A equipa do antigo aluno de Guardiola, Mikel Arteta, também foi eliminada da Taça de Inglaterra desde então. Contra o Southampton, da segunda divisão (1:2). No campeonato, a equipa do norte de Londres também perdeu por 2-1 com o Bournemouth, o que significa que a corrida ao título parece estar novamente aberta a seis jornadas do fim. O City ainda tem sete jogos para disputar e está atualmente seis pontos atrás, o que significa que tem uma grande chance de criar suspense novamente no confronto direto de domingo.
ManCity deu o exemplo em Wembley
Para Guardiola, no entanto, isso também significa: “Se perdermos, acabou”. No entanto, o catalão também sabe que a sua equipa – que perdeu pela última vez um jogo em casa contra o Arsenal na liga em janeiro de 2015 (0:2) – já forneceu um plano em Wembley em março sobre como colocar pressão sobre os líderes da liga. “Se jogarmos como na segunda parte durante 95 minutos e eles jogarem como na segunda parte, vamos ganhar. Mas talvez não, porque o futebol é imprevisível.”

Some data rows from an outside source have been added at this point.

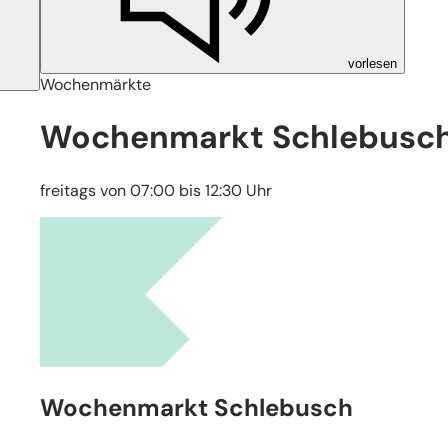
vorlesen
Wochenmärkte
Wochenmarkt Schlebusc
freitags von 07:00 bis 12:30 Uhr
Leaflet
|
Stadtplanwerk Ruhrgebiet 2.0 © Regionalverband R
Wochenmarkt Schlebusch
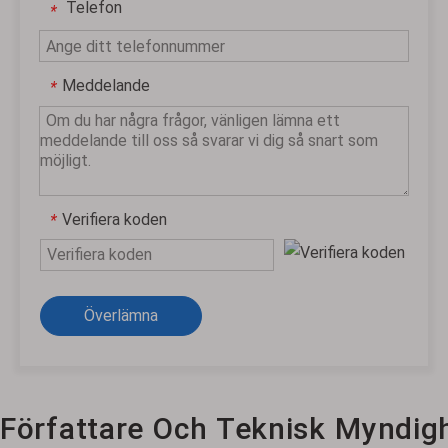
Telefon
*
Meddelande
*
Verifiera koden
*
Överlämna
Författare Och Teknisk Myndig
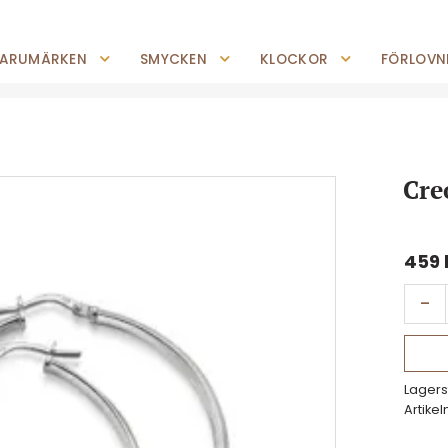
0227-294 05
shop@jempguld.se
Tis-Fre: 10.00-18.00 Lör: 10.00-14.00
ARUMÄRKEN
SMYCKEN
KLOCKOR
FÖRLOVNI
Cre
459
-
Lagers
Artikel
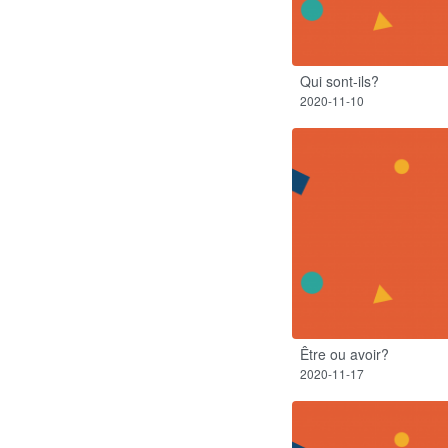
Qui sont-ils?​
2020-11-10
Être ou avoir?​
2020-11-17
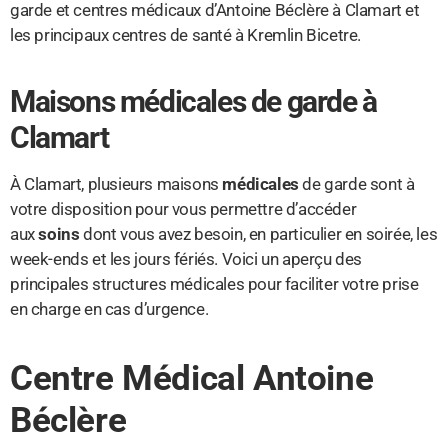
garde et centres médicaux d’Antoine Béclère à Clamart et
les principaux centres de santé à Kremlin Bicetre.
Maisons médicales de garde à
Clamart
À Clamart, plusieurs maisons
médicales
de garde sont à
votre disposition pour vous permettre d’accéder
aux
soins
dont vous avez besoin, en particulier en soirée, les
week-ends et les jours fériés. Voici un aperçu des
principales structures médicales pour faciliter votre prise
en charge en cas d’urgence.
Centre Médical Antoine
Béclère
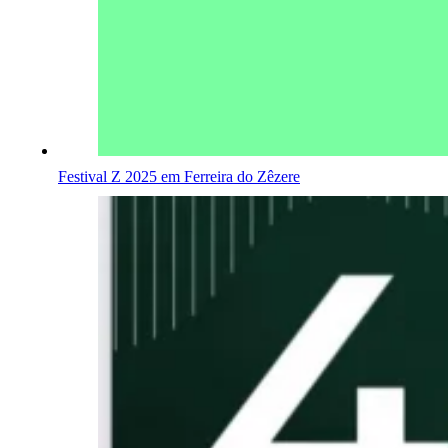
Festival Z 2025 em Ferreira do Zêzere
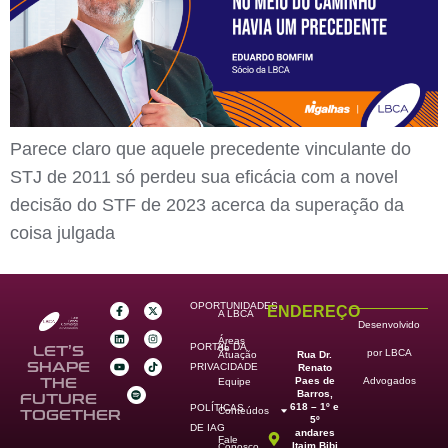
Parece claro que aquele precedente vinculante do
STJ de 2011 só perdeu sua eficácia com a novel
decisão do STF de 2023 acerca da superação da
coisa julgada
OPORTUNIDADES
ENDEREÇO
A LBCA
Desenvolvido
Áreas
PORTAL DA
de
LET’S
por LBCA
Rua Dr.
Atuação
SHAPE
PRIVACIDADE
Renato
Paes de
THE
Advogados
Equipe
Barros,
FUTURE
618 – 1º e
POLÍTICAS
Conteúdos
TOGETHER
5º
DE IAG
andares
Fale
Itaim Bibi
Conosco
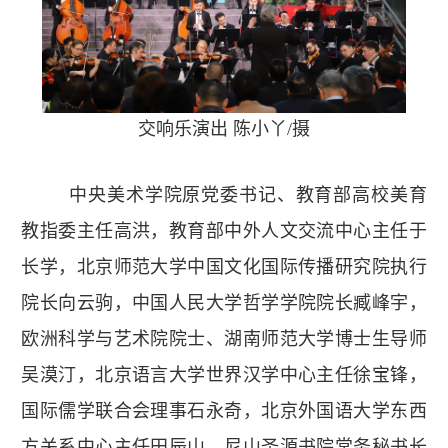
交响乐演出 陈小丫/摄
中央美术学院原党委书记、教育部高校美育
教指委主任高洪，教育部中外人文交流中心主任于
长学，北京师范大学中国文化国际传播研究院执行
院长向云驹，中国人民大学哲学学院院长臧峰宇，
欧洲科学与艺术院院士、湖南师范大学博士生导师
吴漠汀，北京语言大学世界汉学中心主任徐宝锋，
国际儒学联合会理事石永奇，北京外国语大学东西
方关系中心主任田辰山，尼山圣源书院常务秘书长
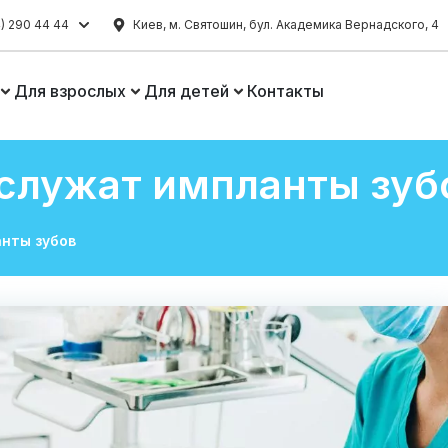
) 290 44 44
Киев, м. Святошин, бул. Академика Вернадского, 4
Для взрослых
Для детей
Контакты
служат импланты зуб
нты зубов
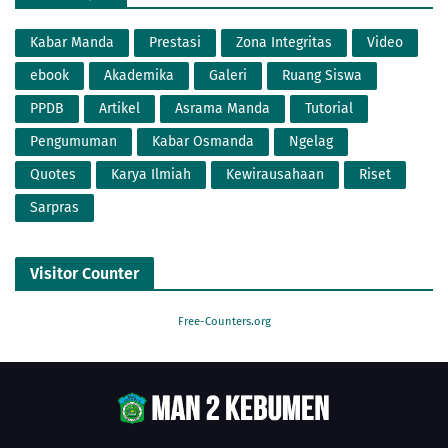
Kabar Manda
Prestasi
Zona Integritas
Video
ebook
Akademika
Galeri
Ruang Siswa
PPDB
Artikel
Asrama Manda
Tutorial
Pengumuman
Kabar Osmanda
Ngelag
Quotes
Karya Ilmiah
Kewirausahaan
Riset
Sarpras
Visitor Counter
Free-Counters.org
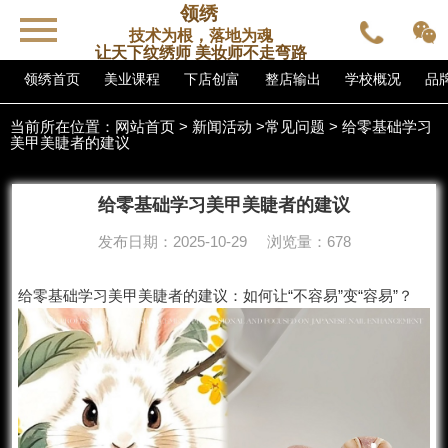
领绣
技术为根，落地为魂
让天下纹绣师 美妆师不走弯路
领绣首页
美业课程
下店创富
整店输出
学校概况
品
当前所在位置：
网站首页
>
新闻活动
>
常见问题
> 给零基础学习
美甲美睫者的建议
给零基础学习美甲美睫者的建议
发布日期：2025-10-29 浏览量：678
给零基础学习
美甲
美睫者的建议：如何让“不容易”变“容易”？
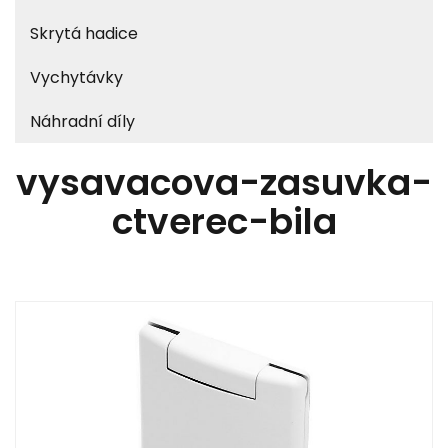
Skrytá hadice
Vychytávky
Náhradní díly
vysavacova-zasuvka-
ctverec-bila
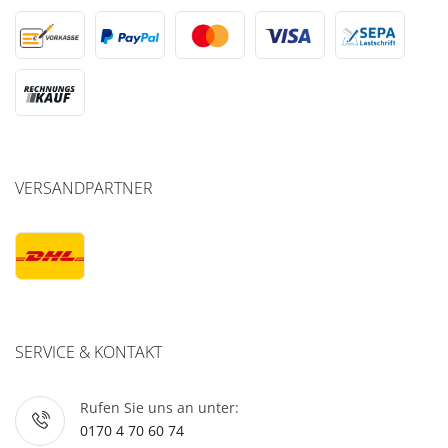
VERSANDPARTNER
SERVICE & KONTAKT
Rufen Sie uns an unter:
0170 4 70 60 74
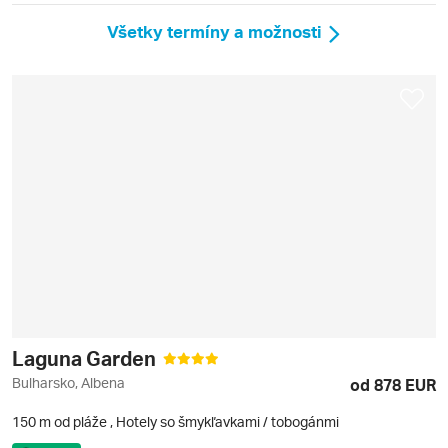
Všetky termíny a možnosti
Laguna Garden
Bulharsko, Albena
od 878 EUR
150 m od pláže
,
Hotely so šmykľavkami / tobogánmi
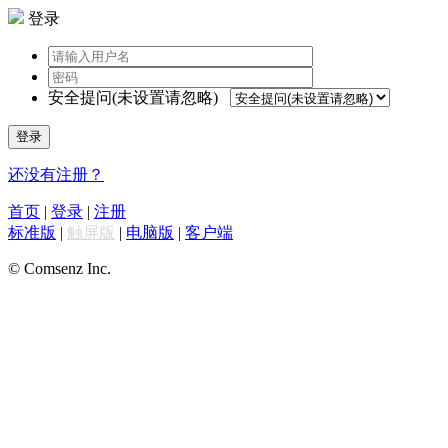
登录
安全提问(未设置请忽略)
登录
还没有注册？
首页
|
登录
|
注册
标准版
|
触屏版
|
电脑版
|
客户端
© Comsenz Inc.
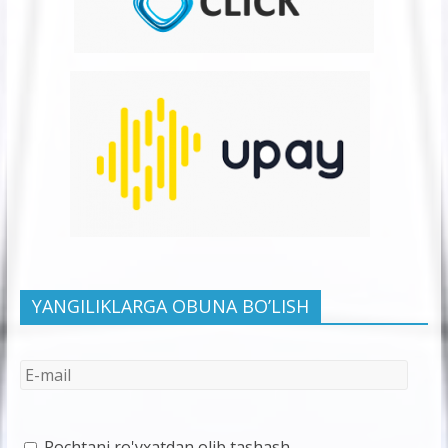
YANGILIKLARGA OBUNA BO’LISH
Pochtani ro'yxatdan olib tashash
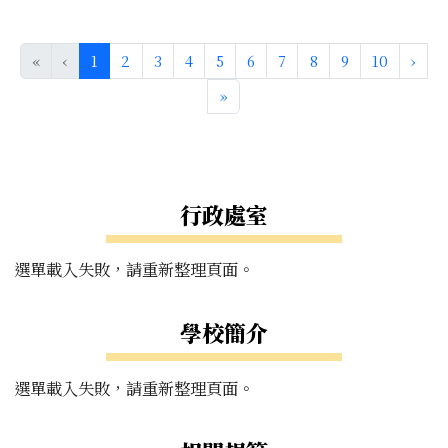
(目前頁次)
下一
«
‹
1
2
3
4
5
6
7
8
9
10
›
最後頁
»
左邊區域內容
行政處室
選單載入失敗，請重新整理頁面。
學校簡介
選單載入失敗，請重新整理頁面。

Mas não acredita que o Arsenal vá jogar como nos segundos 45 minutos da final da Taça da Liga: “Conheço o Mikel. Eles vão mudar as coisas e temos de nos preparar para isso. No final do dia, é muito simples. É tudo uma questão de como os nossos jogadores enfrentam os adversários em situações de um contra um e como o fazem.” No entanto, a receita contra os Gunners não será tão fácil: “Eles são fortes em todas as áreas. Os desarmes, a presença física. São muito bons nas segundas bolas e, quando defendem em profundidade, o seu jogo de transição é bom – é um dos melhores. São muito agressivos e perigosos em situações de bola parada – é por isso que estão onde estão.”
“Orgulhoso” da sua própria equipa, no entanto, “por ainda estarmos lá e a desafiá-los”. Para vencer os Gunners em casa, no Estádio Etihad, a equipa terá de fazer “um trabalho quase perfeito”. Para isso, precisam de ter confiança na sua própria força, que o City demonstrou em partes há quatro semanas – quando correu com a bola e com os adversários e foi uma equipa de classe superior: “Se se pudesse comprar confiança no supermercado, comprávamos logo essa confiança. É um dos aspectos mais importantes”, disse Guardiola, que pode mais uma vez planejar com Nico O’Reilly, que foi recentemente substituído contra o Chelsea por uma lesão.
Na Copa da Liga, o lateral-esquerdo abriu o caminho para o título com os dois gols na final. Ruben Dias, vítima de uma lesão no tornozelo, continua ausente e não deverá voltar a jogar em abril. O mundo do futebol vai estar atento para ver como o City vai lidar com a nova ausência do seu chefe da defesa. Afinal, uma coisa é certa: “A realidade é que ainda faltam sete jogos para a Premier League e este é o momento crucial.”